21st. Century Skyscraper


New York by Gehry at Eight Spruce Street
From the mind of Chicago’s Pritzker Pavilion architect, a sensuous first skyscraper
Frank Gehry’s new 8 Spruce Street apartment tower may be the most delicious piece of eye candy to hit the Manhattan skyline since the Chrysler Building. It is also a very expensive place to live. A 450-square-foot studio rents for at least $2,600 a month, and the asking price for a three-bedroom penthouse apartment is expected to be somewhere around $25,000 a month.

The 76-story high-rise, Gehry’s first skyscraper, is wrapped in a sensuous exterior of stainless steel that ripples like folds of drapery and brilliantly catches the light. There is nothing else quite like it, though the building bears similarities to Jeanne Gang’s spectacularly undulating, 81-story Aqua residential and hotel tower in Chicago.
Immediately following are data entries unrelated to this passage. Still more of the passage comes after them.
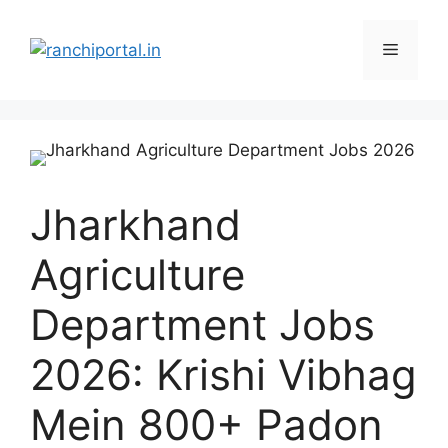
Jharkhand
Agriculture
Department Jobs
2026: Krishi Vibhag
Mein 800+ Padon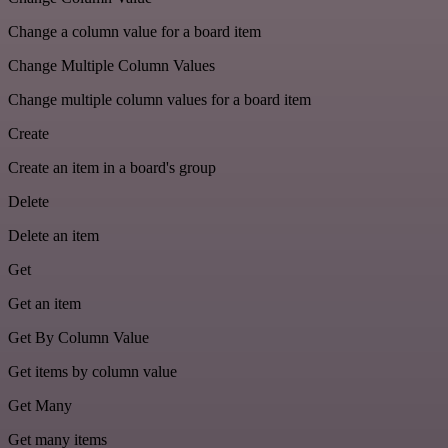
Change a column value for a board item
Change Multiple Column Values
Change multiple column values for a board item
Create
Create an item in a board's group
Delete
Delete an item
Get
Get an item
Get By Column Value
Get items by column value
Get Many
Get many items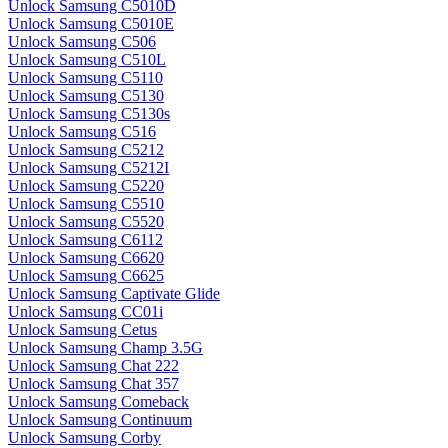
Unlock Samsung C5010D
Unlock Samsung C5010E
Unlock Samsung C506
Unlock Samsung C510L
Unlock Samsung C5110
Unlock Samsung C5130
Unlock Samsung C5130s
Unlock Samsung C516
Unlock Samsung C5212
Unlock Samsung C5212I
Unlock Samsung C5220
Unlock Samsung C5510
Unlock Samsung C5520
Unlock Samsung C6112
Unlock Samsung C6620
Unlock Samsung C6625
Unlock Samsung Captivate Glide
Unlock Samsung CC01i
Unlock Samsung Cetus
Unlock Samsung Champ 3.5G
Unlock Samsung Chat 222
Unlock Samsung Chat 357
Unlock Samsung Comeback
Unlock Samsung Continuum
Unlock Samsung Corby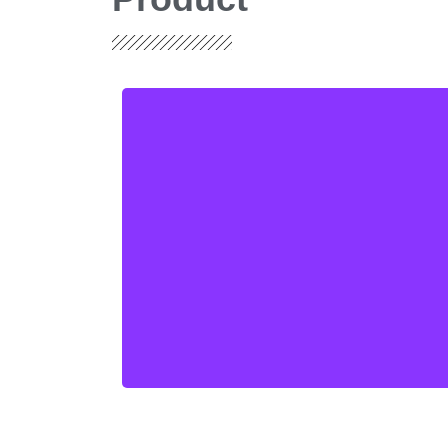
Single Sided, Double
sided and Multilayer
PCBs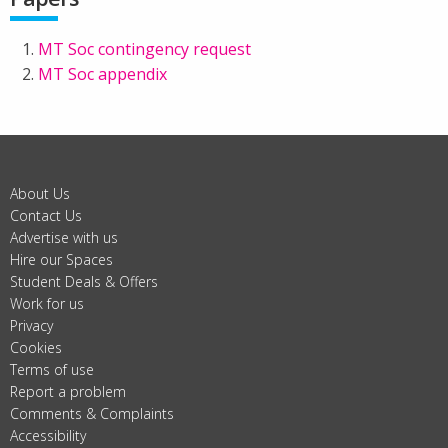
MT Soc contingency request
MT Soc appendix
About Us
Contact Us
Advertise with us
Hire our Spaces
Student Deals & Offers
Work for us
Privacy
Cookies
Terms of use
Report a problem
Comments & Complaints
Accessibility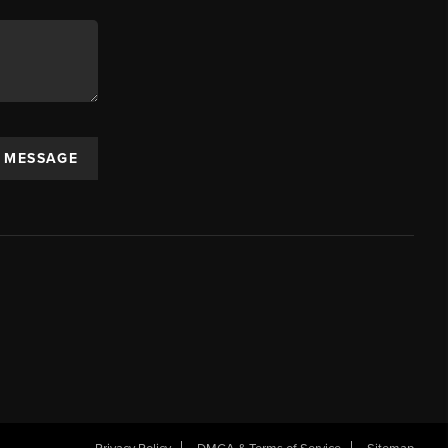
A MESSAGE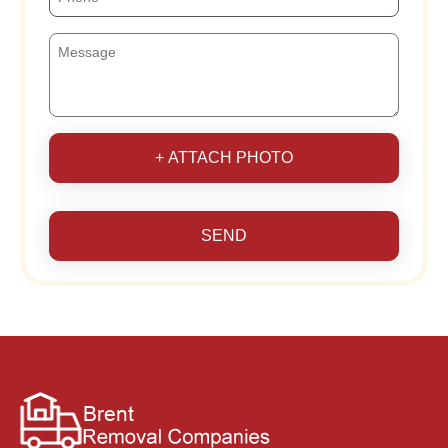
+ ATTACH PHOTO
SEND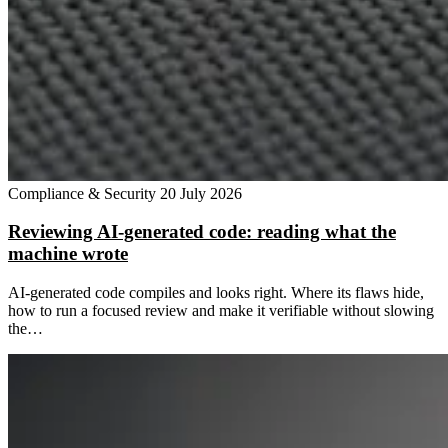
Compliance & Security
20 July 2026
Reviewing AI-generated code: reading what the
machine wrote
AI-generated code compiles and looks right. Where its flaws hide,
how to run a focused review and make it verifiable without slowing
the…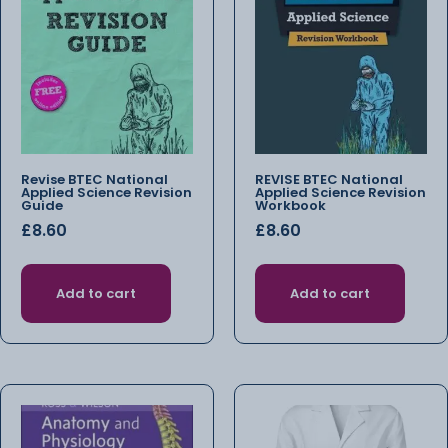
Revise BTEC National
REVISE BTEC National
Applied Science Revision
Applied Science Revision
Guide
Workbook
£
8.60
£
8.60
Add to cart
Add to cart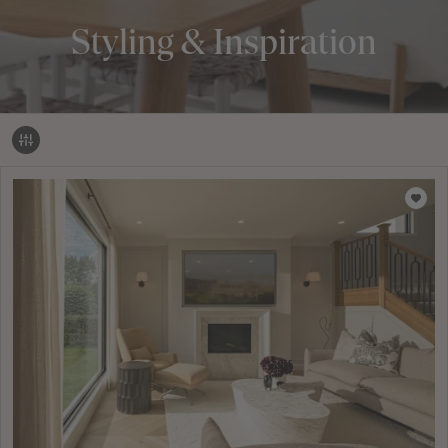
Styling & Inspiration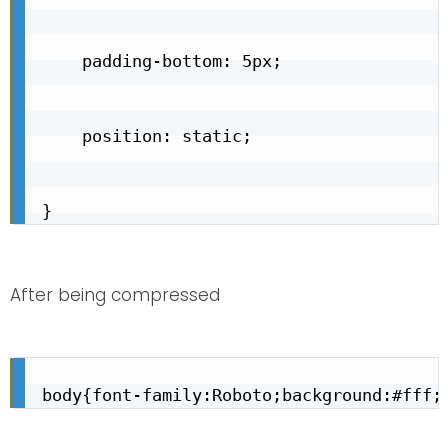
    padding-bottom: 5px;

    position: static;

}
After being compressed
body{font-family:Roboto;background:#fff;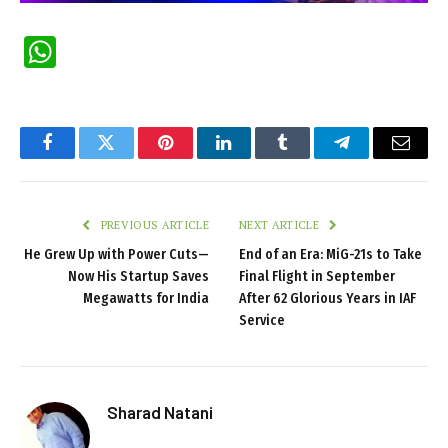
WhatsApp
Facebook
Twitter
Pinterest
LinkedIn
Tumblr
Telegram
Email
PREVIOUS ARTICLE
NEXT ARTICLE
He Grew Up with Power Cuts—
End of an Era: MiG-21s to Take
Now His Startup Saves
Final Flight in September
Megawatts for India
After 62 Glorious Years in IAF
Service
Sharad Natani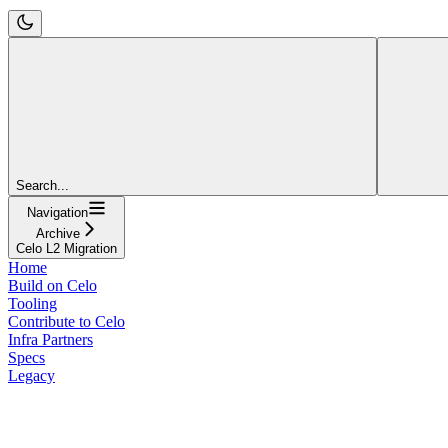
Search...
Navigation
Archive
Celo L2 Migration
Home
Build on Celo
Tooling
Contribute to Celo
Infra Partners
Specs
Legacy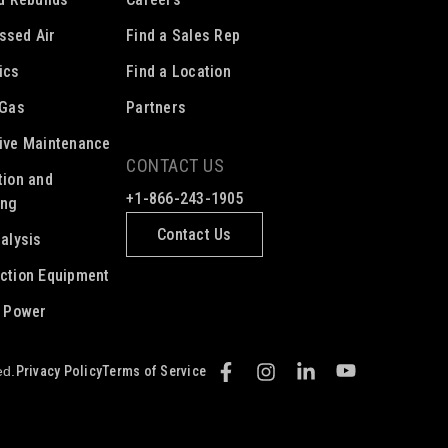
ssed Air
Find a Sales Rep
ics
Find a Location
 Gas
Partners
ive Maintenance
CONTACT US
tion and
+1-866-243-1905
ing
Contact Us
nalysis
ction Equipment
c Power
Privacy Policy
Terms of Service
ed.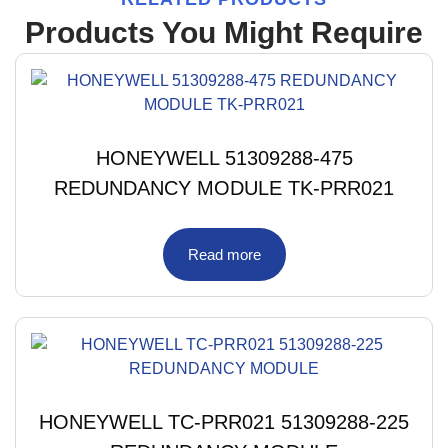
Products You Might Require
HONEYWELL 51309288-475
REDUNDANCY MODULE TK-PRR021
Read more
HONEYWELL TC-PRR021 51309288-225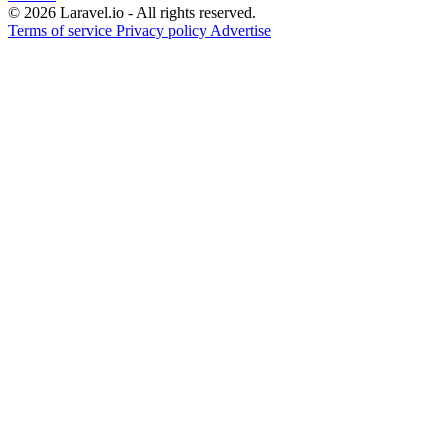
© 2026 Laravel.io - All rights reserved.
Terms of service
Privacy policy
Advertise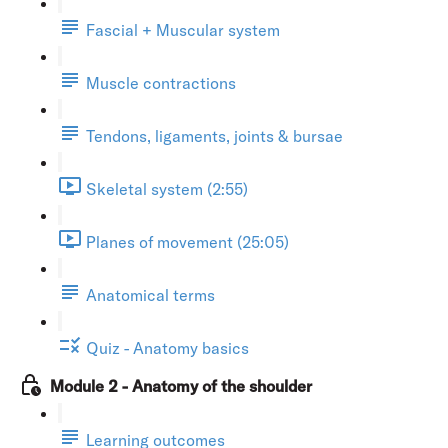
Fascial + Muscular system
Muscle contractions
Tendons, ligaments, joints & bursae
Skeletal system (2:55)
Planes of movement (25:05)
Anatomical terms
Quiz - Anatomy basics
Module 2 - Anatomy of the shoulder
Learning outcomes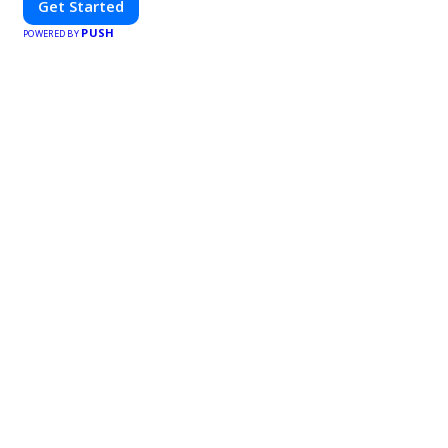
Get Started
PUSH
POWERED BY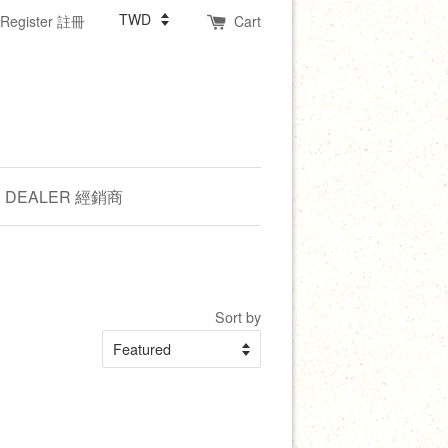
Register 註冊
Cart
DEALER 經銷商
Sort by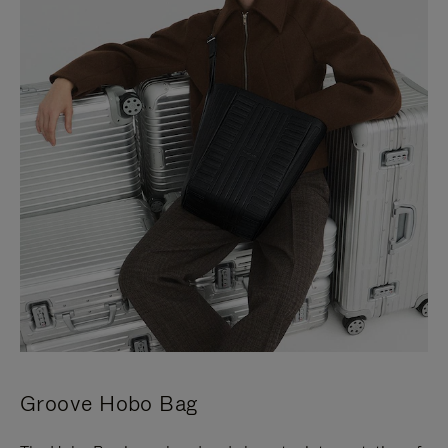
Groove Hobo Bag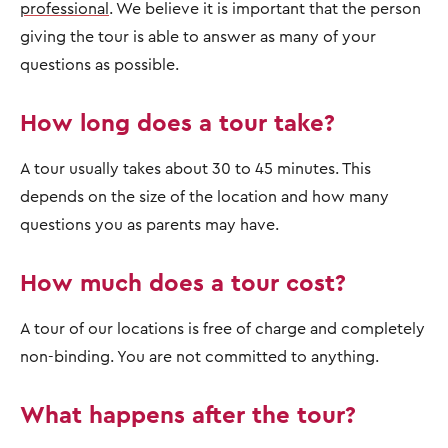
professional
. We believe it is important that the person
giving the tour is able to answer as many of your
questions as possible.
How long does a tour take?
A tour usually takes about 30 to 45 minutes. This
depends on the size of the location and how many
questions you as parents may have.
How much does a tour cost?
A tour of our locations is free of charge and completely
non-binding. You are not committed to anything.
What happens after the tour?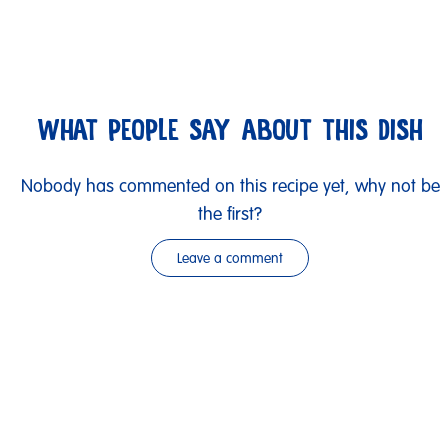
WHAT PEOPLE SAY ABOUT THIS DISH
Nobody has commented on this recipe yet, why not be
the first?
Leave a comment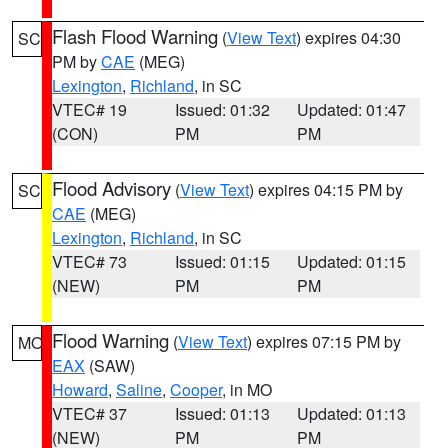
Flash Flood Warning
(
View Text
) expires 04:30
SC
PM by
CAE
(MEG)
Lexington
,
Richland
, in SC
VTEC# 19
Issued: 01:32
Updated: 01:47
(CON)
PM
PM
Flood Advisory
(
View Text
) expires 04:15 PM by
SC
CAE
(MEG)
Lexington
,
Richland
, in SC
VTEC# 73
Issued: 01:15
Updated: 01:15
(NEW)
PM
PM
Flood Warning
(
View Text
) expires 07:15 PM by
MO
EAX
(SAW)
Howard
,
Saline
,
Cooper
, in MO
VTEC# 37
Issued: 01:13
Updated: 01:13
(NEW)
PM
PM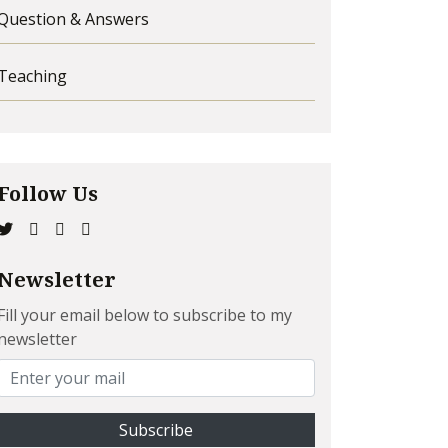
Question & Answers
Teaching
Follow Us
Newsletter
Fill your email below to subscribe to my
newsletter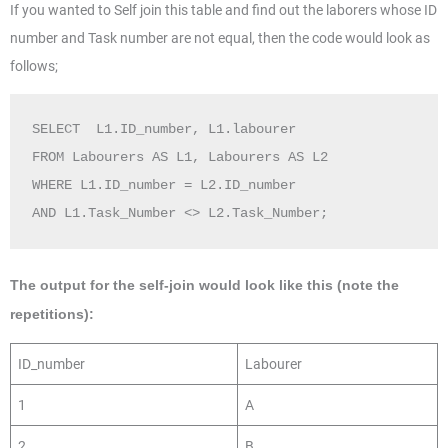
If you wanted to Self join this table and find out the laborers whose ID
number and Task number are not equal, then the code would look as
follows;
SELECT  L1.ID_number, L1.labourer  

FROM Labourers AS L1, Labourers AS L2

WHERE L1.ID_number = L2.ID_number  

The output for the self-join would look like this (note the
repetitions):
ID_number
Labourer
1
A
2
B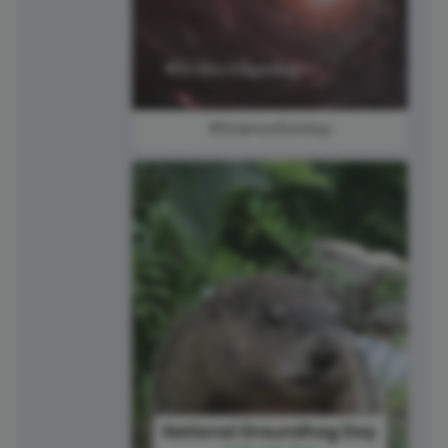
#ScienceSunday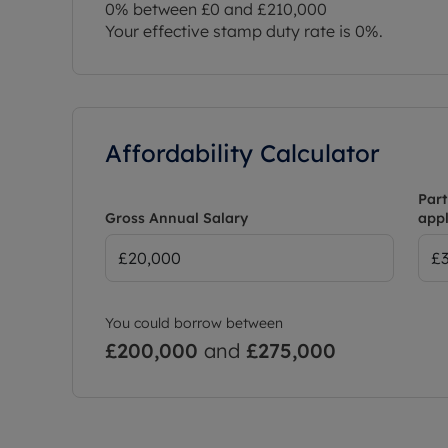
0% between £0 and £210,000
Your effective stamp duty rate is
0%
.
Affordability Calculator
Part
Gross Annual Salary
appl
You could borrow between
£200,000
and
£275,000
At 870 feet tall, New York by Gehry is the tallest residential tower in the Western Hemisphere and a singular addition to the iconic Manhattan skyline. For his first residential commission in New York City, master architect Frank Gehry has reinterpreted the design language of the classic Manhattan high-rise with undulating waves of stainless steel that reflect the changing light, transforming the appearance of the building throughout the day.
Gehry's distinctive aesthetic is carried across the interior residential and amenity spaces with custom furnishings and installations.